== Your task ==
Leave out the pictures. Return every record otherwise untouched.
Start of Extracted material
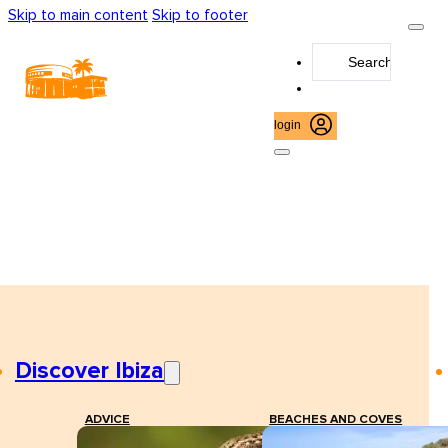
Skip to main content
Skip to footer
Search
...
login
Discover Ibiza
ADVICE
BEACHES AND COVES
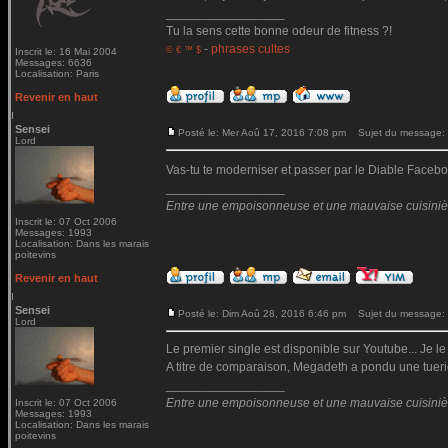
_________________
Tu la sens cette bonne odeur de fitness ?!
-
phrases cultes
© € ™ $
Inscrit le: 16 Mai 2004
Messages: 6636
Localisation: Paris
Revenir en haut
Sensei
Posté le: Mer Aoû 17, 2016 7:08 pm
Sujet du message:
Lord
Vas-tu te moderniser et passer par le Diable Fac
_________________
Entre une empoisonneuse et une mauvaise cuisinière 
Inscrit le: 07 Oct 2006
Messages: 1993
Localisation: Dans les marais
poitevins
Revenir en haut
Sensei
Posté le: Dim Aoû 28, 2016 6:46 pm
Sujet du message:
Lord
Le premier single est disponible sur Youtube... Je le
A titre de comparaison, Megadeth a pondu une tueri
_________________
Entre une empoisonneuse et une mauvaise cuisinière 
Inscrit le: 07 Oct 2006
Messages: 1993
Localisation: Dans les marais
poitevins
End of Extracted material
== Problem solution ==
Skip to main content
Skip to footer
Search
...
login
Discover Ibiza
ADVICE
BEACHES AND COVES
_________________
Tu la sens cette bonne odeur de fitness ?!
-
phrases cultes
© € ™ $
Inscrit le: 16 Mai 2004
Messages: 6636
Localisation: Paris
Revenir en haut
Sensei
Posté le: Mer Aoû 17, 2016 7:08 pm
Sujet du message:
Lord
Vas-tu te moderniser et passer par le Diable Fac
_________________
Entre une empoisonneuse et une mauvaise cuisinière 
Inscrit le: 07 Oct 2006
Messages: 1993
Localisation: Dans les marais
poitevins
Revenir en haut
Sensei
Posté le: Dim Aoû 28, 2016 6:46 pm
Sujet du message:
Lord
Le premier single est disponible sur Youtube... Je le
A titre de comparaison, Megadeth a pondu une tueri
_________________
Entre une empoisonneuse et une mauvaise cuisinière 
Inscrit le: 07 Oct 2006
Messages: 1993
Localisation: Dans les marais
poitevins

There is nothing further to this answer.